Actually this is an IV-opt issue rather than a RA/PRE issue. For GCC 4.1.1 targeting an internal PPC port, I get the following on the tree level at the end: <L1>:; D.2011 = (long int *) ivtmp.92; MEM[base: &AA, index: D.2011] = MEM[base: &A, index: D.2011]; MEM[base: &BB, index: D.2011] = MEM[base: &B, index: D.2011]; ivtmp.92 = ivtmp.92 + 4B; if (ivtmp.92 != 2044B) goto <L1>; else goto <L49>; Which should show that this is IV-opts issue rather than a PRE issue at all.
One other tidbit: the MIPS SDE 3.4.4-based toolchain produced the desired code for this test case. It's really a 4.* regression, not an enhancement.
n
Maybe I'm just being clueless here, but I don't understand why this bug was re-categorized. In my original analysis, I traced the bad code directly to the RA pass un-doing the results of previous optimizations. Andrew, if you think it is going wrong somewhere else, can you provide more details as to where, and what code you think ought to be coming out of that pass that isn't? I could perhaps chew on this some more if I knew what to look for.
This bug appears to be fixed in mainline HEAD now. Here's an excerpt showing the generated code for the inner loop in the example program now: addiu $21,$28,%gp_rel(AA) addiu $10,$28,%gp_rel(A) addiu $20,$28,%gp_rel(BB) addiu $9,$28,%gp_rel(B) li $19,2044 # 0x7fc li $18,10 # 0xa move $2,$0 .L3: addu $8,$10,$2 addu $3,$9,$2 lw $24,0($8) addu $14,$21,$2 lw $8,0($3) addu $3,$20,$2 addiu $2,$2,4 sw $24,0($14) bne $2,$19,.L3 sw $8,0($3) All 4 gp_rel address computations pulled outside the loop, and only 5 adds inside. I'm not sure what fixed this, but it does seem fixed.
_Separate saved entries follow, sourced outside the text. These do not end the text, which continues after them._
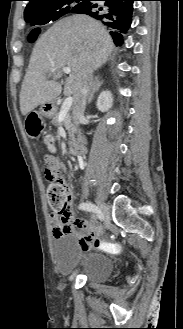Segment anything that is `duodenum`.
Wrapping results in <instances>:
<instances>
[{
  "instance_id": "410a0bca",
  "label": "duodenum",
  "mask_w": 183,
  "mask_h": 329,
  "mask_svg": "<svg viewBox=\"0 0 183 329\" xmlns=\"http://www.w3.org/2000/svg\"><path fill=\"white\" fill-rule=\"evenodd\" d=\"M86 153V141L84 139L77 141L69 148L71 156H81Z\"/></svg>"
}]
</instances>
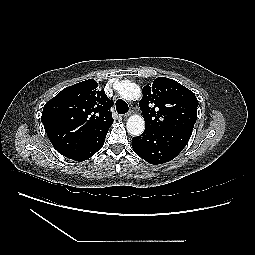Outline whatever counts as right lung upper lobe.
<instances>
[{"instance_id": "cb5924a9", "label": "right lung upper lobe", "mask_w": 255, "mask_h": 255, "mask_svg": "<svg viewBox=\"0 0 255 255\" xmlns=\"http://www.w3.org/2000/svg\"><path fill=\"white\" fill-rule=\"evenodd\" d=\"M98 84L89 79L59 92L44 108L41 121L49 140L64 156L94 133L108 130L113 123V102Z\"/></svg>"}]
</instances>
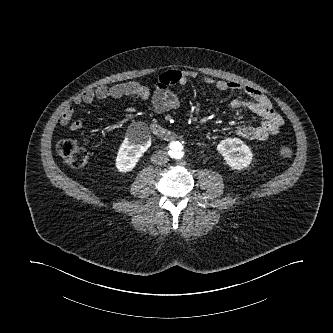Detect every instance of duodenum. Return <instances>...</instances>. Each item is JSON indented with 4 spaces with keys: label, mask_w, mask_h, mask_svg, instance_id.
<instances>
[{
    "label": "duodenum",
    "mask_w": 333,
    "mask_h": 333,
    "mask_svg": "<svg viewBox=\"0 0 333 333\" xmlns=\"http://www.w3.org/2000/svg\"><path fill=\"white\" fill-rule=\"evenodd\" d=\"M151 130L158 138L165 141H172L177 138V135L174 132L159 124H152Z\"/></svg>",
    "instance_id": "obj_1"
}]
</instances>
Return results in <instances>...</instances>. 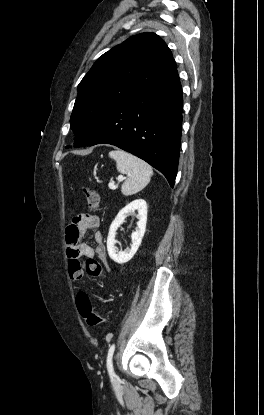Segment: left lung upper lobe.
Wrapping results in <instances>:
<instances>
[{
	"label": "left lung upper lobe",
	"instance_id": "5c2ea615",
	"mask_svg": "<svg viewBox=\"0 0 264 415\" xmlns=\"http://www.w3.org/2000/svg\"><path fill=\"white\" fill-rule=\"evenodd\" d=\"M176 68L170 49L155 33L132 36L104 53L78 85L70 118L74 146L80 147L121 101Z\"/></svg>",
	"mask_w": 264,
	"mask_h": 415
}]
</instances>
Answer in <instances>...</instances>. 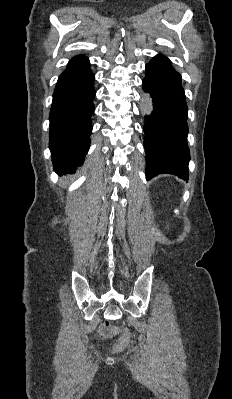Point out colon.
Segmentation results:
<instances>
[{
	"mask_svg": "<svg viewBox=\"0 0 232 399\" xmlns=\"http://www.w3.org/2000/svg\"><path fill=\"white\" fill-rule=\"evenodd\" d=\"M118 326H106L105 330H98V337H114L115 333H118Z\"/></svg>",
	"mask_w": 232,
	"mask_h": 399,
	"instance_id": "1",
	"label": "colon"
}]
</instances>
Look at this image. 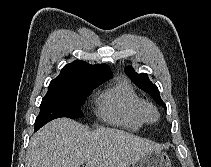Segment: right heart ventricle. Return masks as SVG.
<instances>
[{
	"label": "right heart ventricle",
	"mask_w": 211,
	"mask_h": 167,
	"mask_svg": "<svg viewBox=\"0 0 211 167\" xmlns=\"http://www.w3.org/2000/svg\"><path fill=\"white\" fill-rule=\"evenodd\" d=\"M144 105L132 85L120 79L100 94L98 115L106 122L136 130L146 122Z\"/></svg>",
	"instance_id": "right-heart-ventricle-1"
}]
</instances>
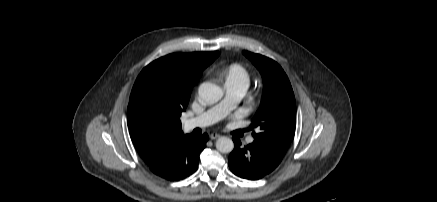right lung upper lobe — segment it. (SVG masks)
Wrapping results in <instances>:
<instances>
[{"label":"right lung upper lobe","mask_w":437,"mask_h":202,"mask_svg":"<svg viewBox=\"0 0 437 202\" xmlns=\"http://www.w3.org/2000/svg\"><path fill=\"white\" fill-rule=\"evenodd\" d=\"M218 56V51L173 53L152 62L168 66L170 70L168 99L182 112L186 110L193 86L203 70ZM127 122L131 139L148 165L184 136L181 122L177 120L150 123L127 115Z\"/></svg>","instance_id":"right-lung-upper-lobe-1"}]
</instances>
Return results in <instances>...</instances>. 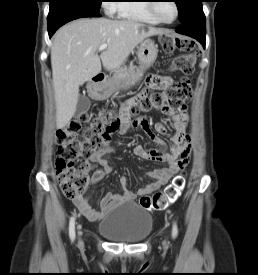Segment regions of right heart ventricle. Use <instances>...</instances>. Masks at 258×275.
Wrapping results in <instances>:
<instances>
[{
    "instance_id": "1",
    "label": "right heart ventricle",
    "mask_w": 258,
    "mask_h": 275,
    "mask_svg": "<svg viewBox=\"0 0 258 275\" xmlns=\"http://www.w3.org/2000/svg\"><path fill=\"white\" fill-rule=\"evenodd\" d=\"M114 4V10L120 17L134 21L158 25L159 22L151 14L148 7L149 0H123Z\"/></svg>"
}]
</instances>
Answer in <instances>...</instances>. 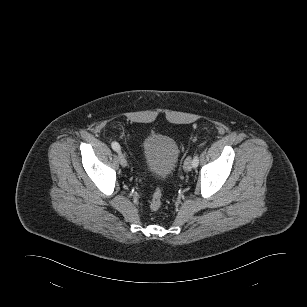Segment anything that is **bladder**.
Instances as JSON below:
<instances>
[{"label":"bladder","instance_id":"1","mask_svg":"<svg viewBox=\"0 0 307 307\" xmlns=\"http://www.w3.org/2000/svg\"><path fill=\"white\" fill-rule=\"evenodd\" d=\"M141 152L148 173L160 180H165L172 174L179 159L176 141L170 136L158 133L143 139Z\"/></svg>","mask_w":307,"mask_h":307}]
</instances>
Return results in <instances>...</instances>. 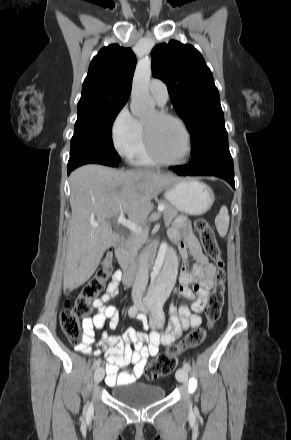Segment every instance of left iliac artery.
<instances>
[{"mask_svg": "<svg viewBox=\"0 0 291 440\" xmlns=\"http://www.w3.org/2000/svg\"><path fill=\"white\" fill-rule=\"evenodd\" d=\"M157 323H158L159 325L163 323V322H162V318L160 317V315H157ZM184 368H185L187 371H190L191 366H190L189 362H184Z\"/></svg>", "mask_w": 291, "mask_h": 440, "instance_id": "obj_1", "label": "left iliac artery"}]
</instances>
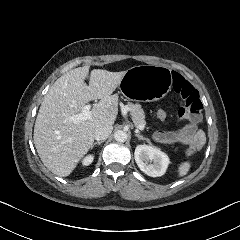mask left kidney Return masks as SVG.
<instances>
[{
  "instance_id": "obj_1",
  "label": "left kidney",
  "mask_w": 240,
  "mask_h": 240,
  "mask_svg": "<svg viewBox=\"0 0 240 240\" xmlns=\"http://www.w3.org/2000/svg\"><path fill=\"white\" fill-rule=\"evenodd\" d=\"M134 157L141 171L155 178L164 176L171 164L168 153L149 144L136 145Z\"/></svg>"
}]
</instances>
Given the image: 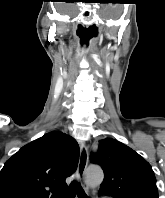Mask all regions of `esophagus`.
Wrapping results in <instances>:
<instances>
[{
	"mask_svg": "<svg viewBox=\"0 0 165 198\" xmlns=\"http://www.w3.org/2000/svg\"><path fill=\"white\" fill-rule=\"evenodd\" d=\"M87 165H88V148L84 143H82L80 145L79 161H78L76 175H77L78 181L83 185L85 190L87 188L84 185V176H85Z\"/></svg>",
	"mask_w": 165,
	"mask_h": 198,
	"instance_id": "34e87169",
	"label": "esophagus"
}]
</instances>
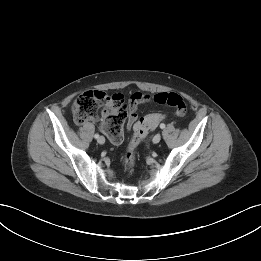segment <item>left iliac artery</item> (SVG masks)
I'll use <instances>...</instances> for the list:
<instances>
[{"mask_svg":"<svg viewBox=\"0 0 261 261\" xmlns=\"http://www.w3.org/2000/svg\"><path fill=\"white\" fill-rule=\"evenodd\" d=\"M160 128H161V129H164V128H165V124H163V123L160 124Z\"/></svg>","mask_w":261,"mask_h":261,"instance_id":"1","label":"left iliac artery"}]
</instances>
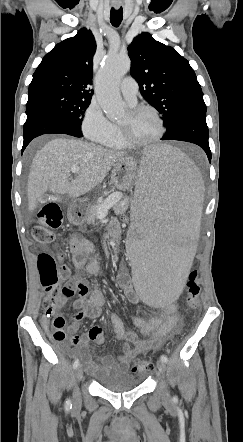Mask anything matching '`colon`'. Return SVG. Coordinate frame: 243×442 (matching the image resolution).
I'll use <instances>...</instances> for the list:
<instances>
[{
  "instance_id": "colon-1",
  "label": "colon",
  "mask_w": 243,
  "mask_h": 442,
  "mask_svg": "<svg viewBox=\"0 0 243 442\" xmlns=\"http://www.w3.org/2000/svg\"><path fill=\"white\" fill-rule=\"evenodd\" d=\"M117 220L118 222H122L125 227L131 224L130 215L128 213H118ZM62 222L63 212L58 200H49L40 210L39 222L32 229L34 241L42 247H55L57 242L53 231L60 228ZM38 269L40 283L47 293L45 299L46 312L53 313L60 302L66 297H71L75 290L61 287L60 279L67 276L68 270L65 267L58 268L52 255L48 253L39 255ZM199 273L200 268L193 266L188 273L189 277L185 280L187 289L183 295L186 297L187 307L193 313L198 311L200 306L199 298L202 296L201 286L198 280ZM51 333L57 341L66 339L65 321L61 316H57L51 324ZM132 365V371L136 374L145 375L153 370L152 362L142 357H133Z\"/></svg>"
}]
</instances>
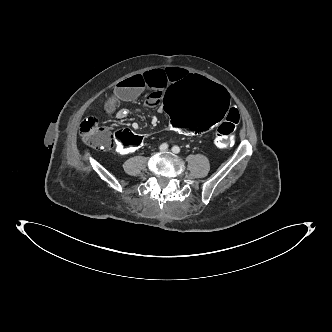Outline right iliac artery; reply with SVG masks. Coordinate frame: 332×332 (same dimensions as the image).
Returning a JSON list of instances; mask_svg holds the SVG:
<instances>
[{"instance_id":"right-iliac-artery-1","label":"right iliac artery","mask_w":332,"mask_h":332,"mask_svg":"<svg viewBox=\"0 0 332 332\" xmlns=\"http://www.w3.org/2000/svg\"><path fill=\"white\" fill-rule=\"evenodd\" d=\"M159 149H160L161 151L167 150V149H168V144H167V143H163V144H161L160 147H159Z\"/></svg>"}]
</instances>
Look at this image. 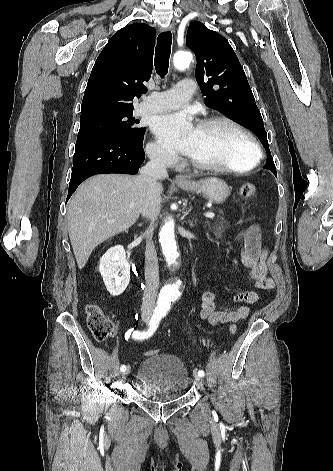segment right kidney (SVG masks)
Masks as SVG:
<instances>
[{
    "label": "right kidney",
    "mask_w": 333,
    "mask_h": 471,
    "mask_svg": "<svg viewBox=\"0 0 333 471\" xmlns=\"http://www.w3.org/2000/svg\"><path fill=\"white\" fill-rule=\"evenodd\" d=\"M99 272L112 296H119L125 291L130 281V265L123 246L117 245L107 250L100 259Z\"/></svg>",
    "instance_id": "ca27d5eb"
}]
</instances>
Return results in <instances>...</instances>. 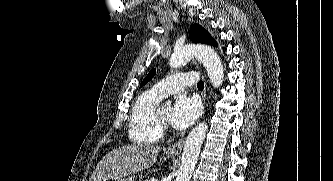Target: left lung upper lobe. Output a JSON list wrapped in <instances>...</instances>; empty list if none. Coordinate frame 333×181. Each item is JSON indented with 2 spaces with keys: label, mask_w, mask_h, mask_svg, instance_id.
I'll list each match as a JSON object with an SVG mask.
<instances>
[{
  "label": "left lung upper lobe",
  "mask_w": 333,
  "mask_h": 181,
  "mask_svg": "<svg viewBox=\"0 0 333 181\" xmlns=\"http://www.w3.org/2000/svg\"><path fill=\"white\" fill-rule=\"evenodd\" d=\"M189 38L194 43H206L211 44L213 46H217L215 40L211 37V35L199 24H193L190 28ZM156 70L152 69L147 77L142 81L141 86L145 85L148 81L152 79L155 75Z\"/></svg>",
  "instance_id": "left-lung-upper-lobe-1"
}]
</instances>
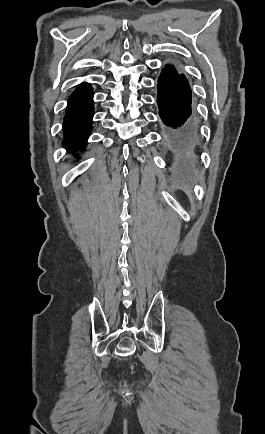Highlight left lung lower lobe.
<instances>
[{
	"label": "left lung lower lobe",
	"mask_w": 265,
	"mask_h": 434,
	"mask_svg": "<svg viewBox=\"0 0 265 434\" xmlns=\"http://www.w3.org/2000/svg\"><path fill=\"white\" fill-rule=\"evenodd\" d=\"M157 90L163 145L176 153H194L201 138L199 124L192 111L191 88L185 75L174 65H165L158 78Z\"/></svg>",
	"instance_id": "1"
}]
</instances>
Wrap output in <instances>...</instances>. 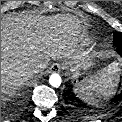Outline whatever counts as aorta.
Wrapping results in <instances>:
<instances>
[{
	"mask_svg": "<svg viewBox=\"0 0 122 122\" xmlns=\"http://www.w3.org/2000/svg\"><path fill=\"white\" fill-rule=\"evenodd\" d=\"M49 83L53 87H59L61 85V77L59 74H52L49 78Z\"/></svg>",
	"mask_w": 122,
	"mask_h": 122,
	"instance_id": "obj_1",
	"label": "aorta"
}]
</instances>
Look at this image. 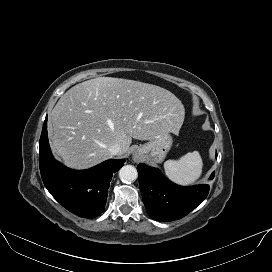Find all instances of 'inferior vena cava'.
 <instances>
[{"mask_svg": "<svg viewBox=\"0 0 272 272\" xmlns=\"http://www.w3.org/2000/svg\"><path fill=\"white\" fill-rule=\"evenodd\" d=\"M120 149H121L120 145L114 144L109 148V151L111 155H116L119 153Z\"/></svg>", "mask_w": 272, "mask_h": 272, "instance_id": "inferior-vena-cava-1", "label": "inferior vena cava"}]
</instances>
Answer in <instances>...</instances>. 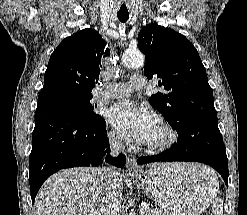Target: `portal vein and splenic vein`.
Wrapping results in <instances>:
<instances>
[{"label":"portal vein and splenic vein","mask_w":247,"mask_h":215,"mask_svg":"<svg viewBox=\"0 0 247 215\" xmlns=\"http://www.w3.org/2000/svg\"><path fill=\"white\" fill-rule=\"evenodd\" d=\"M142 206H143V208H144L145 210L147 209V207H146L144 204H143Z\"/></svg>","instance_id":"18ae733b"}]
</instances>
I tweaked IVOPTS a few months ago to help in similar cases on PowerPC: 2009-05-29 Eric Botcazou <ebotcazou@adacore.com> * tree-ssa-loop-ivopts.c (strip_offset_1) <MULT_EXPR>: New case. (force_expr_to_var_cost) <NEGATE_EXPR>: Likewise. (ptr_difference_cost): Use affine combinations to compute it. (difference_cost): Likewise. (get_computation_cost_at): Compute more accurate cost for addresses if the ratio is a multiplier allowed in addresses. For non-addresses, consider that an additional offset or symbol is added only once. Maybe this helped for MIPS in this case.